Fancy strawberry flavored angel food cake
There’s a few things you can do to take your plain angel food cake to the next level. I cut this strawberry cake in half, added homemade whipped cream and cut up strawberries and kiwis, then placed the cake layer back on the cake, and repeated the garnishes on the top of the cake.
More angel food cake recipes
Want to see the recipe in action? Here’s our video for how to make our classic angel food cake, which the process is the same for the strawberry angel food cake.
Strawberry Angel Food Cake
Strawberry Angel Food Cake
- 1 oz freeze dried strawberries
- 1 cup minus 2 tbsp all purpose flour OR gluten free all purpose flour
- 2 tbsp cornstarch
- 1 ½ cups granulated sugar, divided into 3/4 cup
- ¼ tsp salt
- 12 large egg whites, room temperature
- 1 ½ tsp cream of tartar
- ½ tsp vanilla extract
- 2 cups heavy whipping cream
- ½ cup powdered sugar
- 1 tsp vanilla extract
- Chopped strawberries and kiwi
- Empty 1 oz of freeze dried strawberries into a blender, blend until you have a fine strawberry powder.
- Preheat the oven to 350º F. Empty 1 cup of all purpose flour, properly measured, into a medium bowl. Remove 2 tbsp of flour and return to the flour bag. Add 2 tbsp of cornstarch and all the strawberry powder to the flour. Sift 5 times. In this step you’re really making you own cake flour, so everything needs to be incorporated and light as a cloud.
- Add in 3/4 cup sugar and salt to the flour mixture. Sift 2 more times. Set aside.
- In a mixing bowl over medium speed, begin to beat the room temperature egg whites for about 2 minutes. Add in the cream of tartar and vanilla extract. Continue to beat the mixture for 2-3 minutes, turning the speed up to medium-high.

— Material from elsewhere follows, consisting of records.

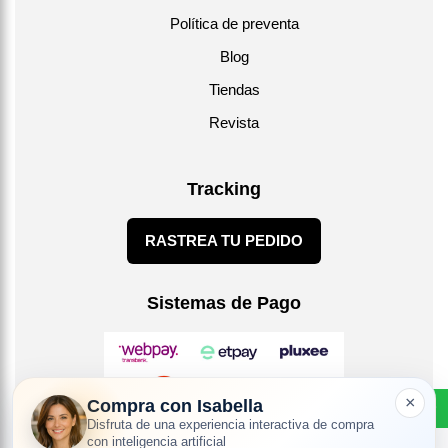
Política de preventa
Blog
Tiendas
Revista
Tracking
RASTREA TU PEDIDO
Sistemas de Pago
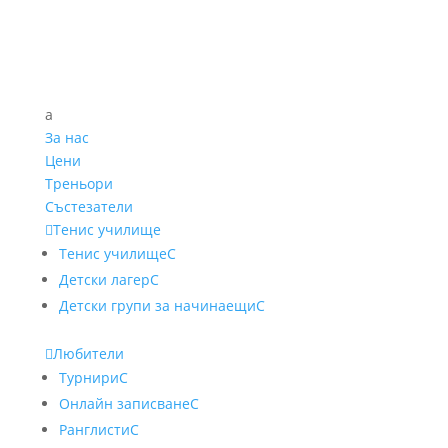
a
За нас
Цени
Треньори
Състезатели

Тенис училище
Тенис училище
C
Детски лагер
C
Детски групи за начинаещи
C

Любители
Турнири
C
Онлайн записване
C
Ранглисти
C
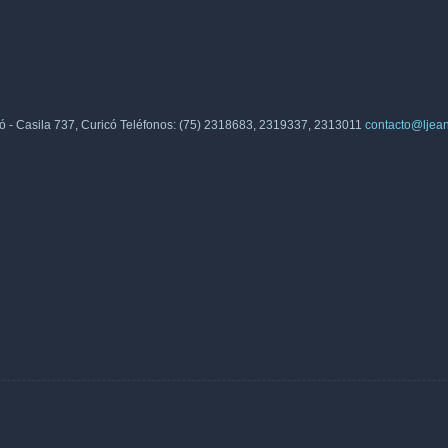
ó - Casila 737, Curicó Teléfonos: (75) 2318683, 2319337, 2313011
contacto@ljea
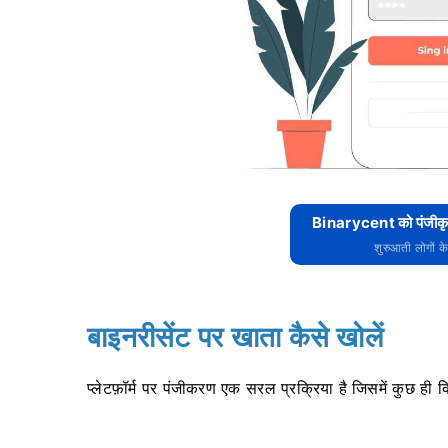
Binarycent को पंजीकृत
शुरुआती लोगों क
बाइनरीसेंट पर खाता कैसे खोलें
प्लेटफ़ॉर्म पर पंजीकरण एक सरल प्रक्रिया है जिसमें कुछ ही क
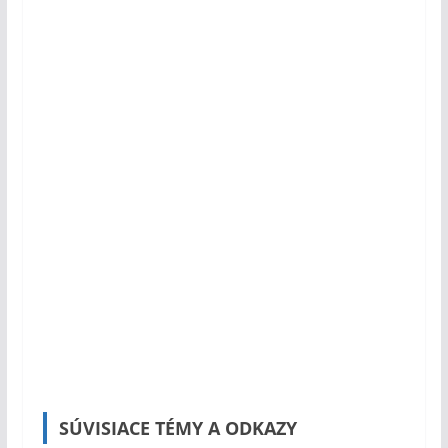
SÚVISIACE TÉMY A ODKAZY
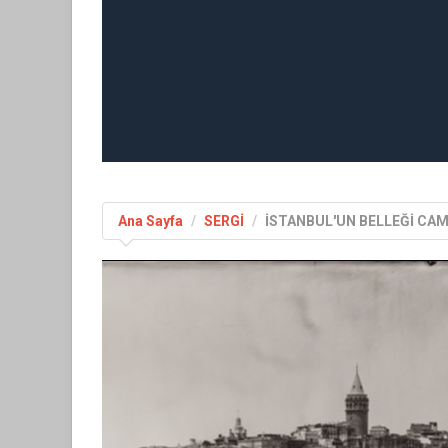
Ana Sayfa
SERGİ
İSTANBUL'UN BELLEĞİ CA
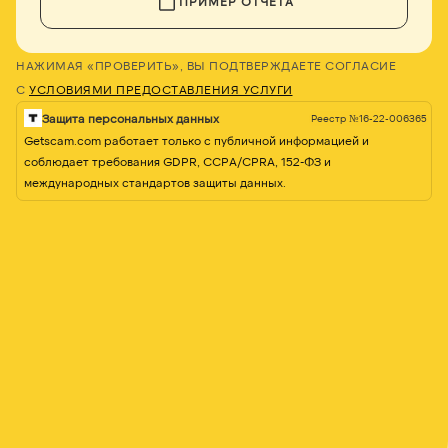
ПРИМЕР ОТЧЕТА
НАЖИМАЯ «ПРОВЕРИТЬ», ВЫ ПОДТВЕРЖДАЕТЕ СОГЛАСИЕ
С
УСЛОВИЯМИ ПРЕДОСТАВЛЕНИЯ УСЛУГИ
Защита персональных данных
Реестр №16-22-006365
Getscam.com работает только с публичной информацией и
соблюдает требования GDPR, CCPA/CPRA, 152-ФЗ и
международных стандартов защиты данных.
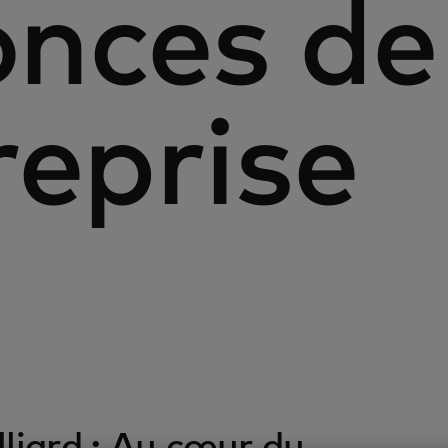
nces de
reprise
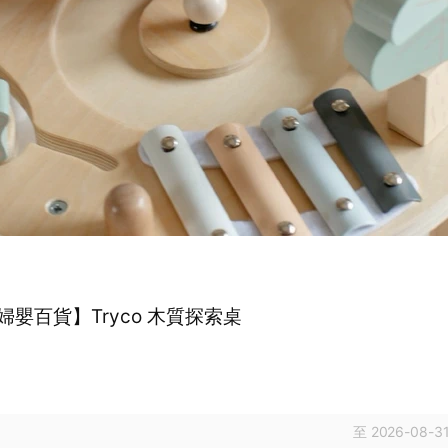
婦嬰百貨】Tryco 木質探索桌
至 2026-08-31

- Gradually add in the remaining 3/4 cup of sugar, about 1 tablespoon at a time. Wait 10-15 seconds between scoops of sugar. Continue to beat the mixture on high until stiff peaks form. The mixture will be white, glossy and really airy! The whole beating process can take 10-13 minutes.
- Remove the bowl from the stand mixer. Gradually sift in the flour mixture (in about 3-4 batches). To do this hold the sifter over the bowl, and add in 1/3 or 1/4 of flour mixture. Then use a spatula to gently FOLD the mixture together. To your best to not over mix, which will deflate your egg whites.
- Add the angel food cake batter to an un-greased angel food cake pan. Run a butter knife through the batter to release any potential air bubbles.
- Place in the oven to bake for 42-45 minutes or until a popsicle stick or kabob skewer comes out clean when inserted into the cake.
- Once the cake is done baking, immediately invert the pan. I like to stick the center of my angel food cake pan on a mug or can of beans to cool inverted. Allow the cake to cool for 2-3 hours, then use a small spatula or knife and go around the sides of the pan and the center piece to help release the cake from the pan. During the cooling process place a metal mixing bowl and beaters in the freezer for the whipped cream.
- Place the cake on a serving plate.
- Place a metal mixing bowl and beaters in the freezer for 15 minutes.
- Remove the bowl from the freezer. Add the heavy cream, powdered sugar and vanilla extract, beat with an electric mixer for 4-5 minutes, or until stiff peaks form / it’s scoop-able with a spoon and holds its shape.
Assemble the cake
- Use a sharp knife or cake lever to cut the angel food cake in half. Remove the top of the cake. Spread half of the whipped cream onto the cake, top with chopped strawberries and kiwi. Place the top of the cake back on, adding remaining whipped fruit and fruit. Cut with a bread knife and serve.